Transcribed page contents:

════

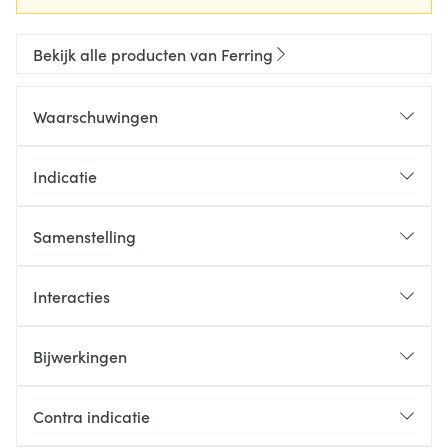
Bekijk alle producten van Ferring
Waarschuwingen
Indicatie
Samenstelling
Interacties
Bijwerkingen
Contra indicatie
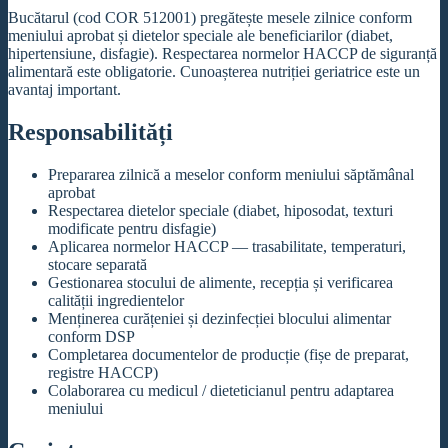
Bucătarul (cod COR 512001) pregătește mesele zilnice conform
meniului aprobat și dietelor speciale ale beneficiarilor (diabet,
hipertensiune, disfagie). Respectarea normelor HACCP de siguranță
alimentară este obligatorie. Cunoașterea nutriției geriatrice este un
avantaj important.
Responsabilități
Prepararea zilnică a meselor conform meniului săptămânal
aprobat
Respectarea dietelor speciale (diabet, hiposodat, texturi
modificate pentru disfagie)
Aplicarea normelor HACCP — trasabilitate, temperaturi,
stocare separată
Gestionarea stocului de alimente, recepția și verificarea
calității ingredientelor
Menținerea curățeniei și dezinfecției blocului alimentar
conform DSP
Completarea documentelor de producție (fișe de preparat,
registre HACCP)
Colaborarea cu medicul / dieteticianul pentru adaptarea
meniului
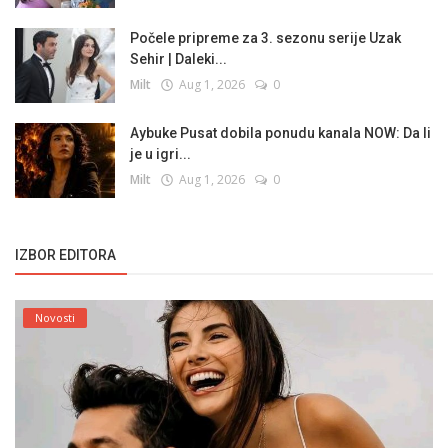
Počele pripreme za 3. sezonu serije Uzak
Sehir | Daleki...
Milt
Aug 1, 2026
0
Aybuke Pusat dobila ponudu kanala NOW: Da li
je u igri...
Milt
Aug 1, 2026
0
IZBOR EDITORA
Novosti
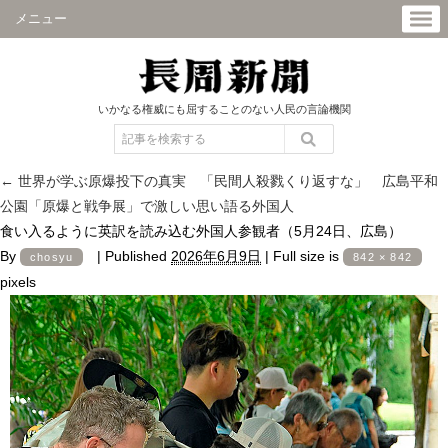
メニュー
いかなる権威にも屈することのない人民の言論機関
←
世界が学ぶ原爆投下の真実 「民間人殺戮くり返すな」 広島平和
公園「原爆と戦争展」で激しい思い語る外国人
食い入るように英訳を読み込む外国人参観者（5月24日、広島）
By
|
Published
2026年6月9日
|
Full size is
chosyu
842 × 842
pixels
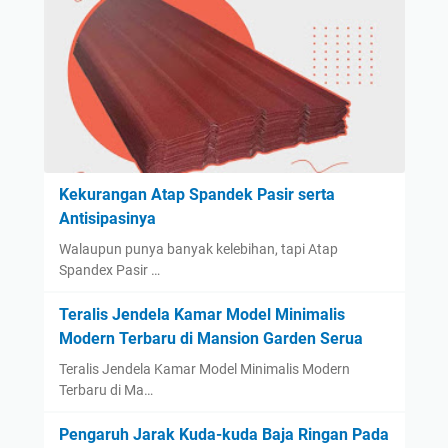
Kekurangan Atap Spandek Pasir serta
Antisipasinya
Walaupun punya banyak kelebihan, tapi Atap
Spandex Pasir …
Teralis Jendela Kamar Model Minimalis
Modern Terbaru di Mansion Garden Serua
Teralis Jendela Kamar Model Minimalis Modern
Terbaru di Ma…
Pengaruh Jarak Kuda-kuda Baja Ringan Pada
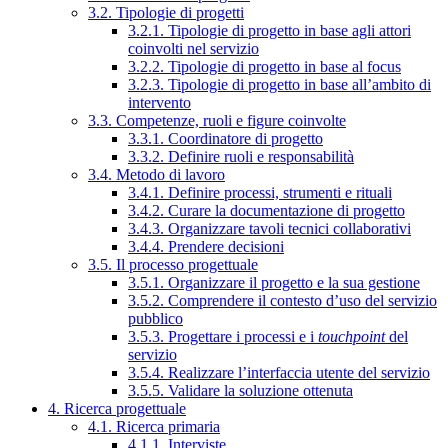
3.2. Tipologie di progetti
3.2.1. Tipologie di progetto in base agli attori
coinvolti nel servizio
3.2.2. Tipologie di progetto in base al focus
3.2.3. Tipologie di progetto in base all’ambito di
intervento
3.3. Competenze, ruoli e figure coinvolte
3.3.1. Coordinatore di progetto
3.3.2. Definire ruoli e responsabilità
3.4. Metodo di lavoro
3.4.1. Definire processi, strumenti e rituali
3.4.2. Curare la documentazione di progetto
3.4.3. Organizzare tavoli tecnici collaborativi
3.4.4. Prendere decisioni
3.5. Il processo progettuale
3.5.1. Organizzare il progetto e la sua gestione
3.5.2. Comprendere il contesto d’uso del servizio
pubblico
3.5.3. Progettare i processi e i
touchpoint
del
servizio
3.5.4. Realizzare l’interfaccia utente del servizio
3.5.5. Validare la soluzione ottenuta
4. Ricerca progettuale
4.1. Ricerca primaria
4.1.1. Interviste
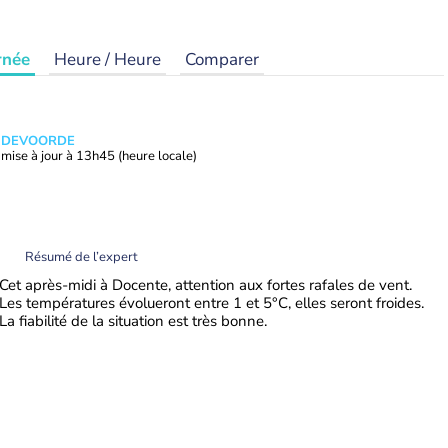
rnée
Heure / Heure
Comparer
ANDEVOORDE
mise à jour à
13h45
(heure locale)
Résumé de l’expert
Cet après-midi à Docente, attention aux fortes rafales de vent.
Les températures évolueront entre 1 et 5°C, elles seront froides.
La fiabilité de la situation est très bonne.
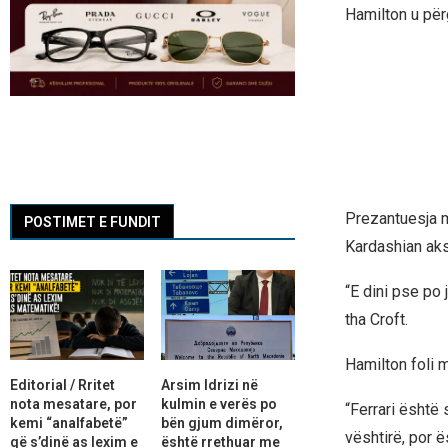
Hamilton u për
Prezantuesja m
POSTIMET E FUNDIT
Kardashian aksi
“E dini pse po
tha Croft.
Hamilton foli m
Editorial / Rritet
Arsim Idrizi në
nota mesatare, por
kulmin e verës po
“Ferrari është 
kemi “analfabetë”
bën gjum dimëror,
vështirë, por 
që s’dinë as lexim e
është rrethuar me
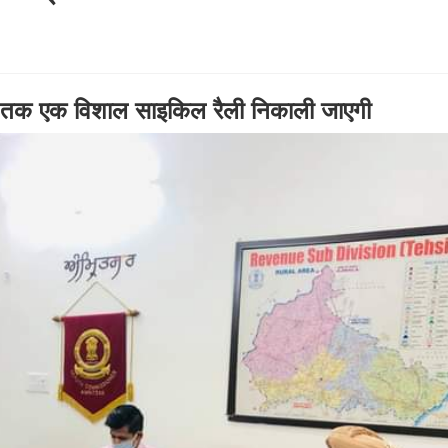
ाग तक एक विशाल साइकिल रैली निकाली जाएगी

════

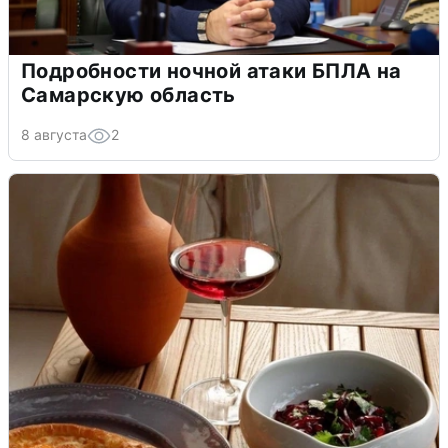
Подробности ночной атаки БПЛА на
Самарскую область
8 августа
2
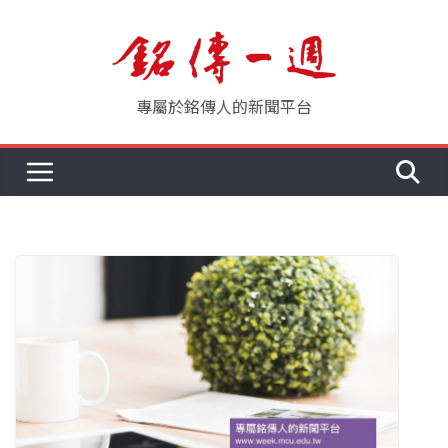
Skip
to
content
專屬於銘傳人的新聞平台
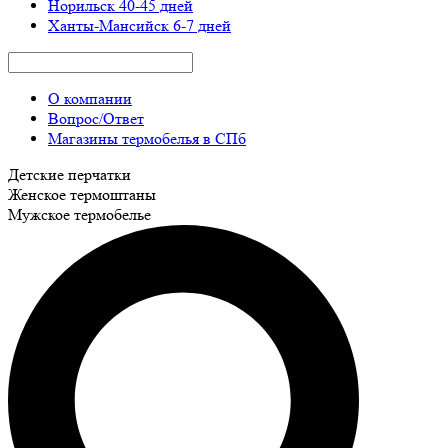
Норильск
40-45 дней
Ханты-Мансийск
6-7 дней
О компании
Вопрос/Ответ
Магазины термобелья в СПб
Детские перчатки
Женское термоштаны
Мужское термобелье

════

[YOUR TASK]:
Working from the entries above, please transcribe only the lines from the line with "Подробности ночной атаки БПЛА на" through the line with "Мужское термобелье", exactly, with both end lines and without pictures.

[ANSWER BOX]:
Подробности ночной атаки БПЛА на
Самарскую область
8 августа
2
Skip
to
content
專屬於銘傳人的新聞平台
Норильск
40-45 дней
Ханты-Мансийск
6-7 дней
О компании
Вопрос/Ответ
Магазины термобелья в СПб
Детские перчатки
Женское термоштаны
Мужское термобелье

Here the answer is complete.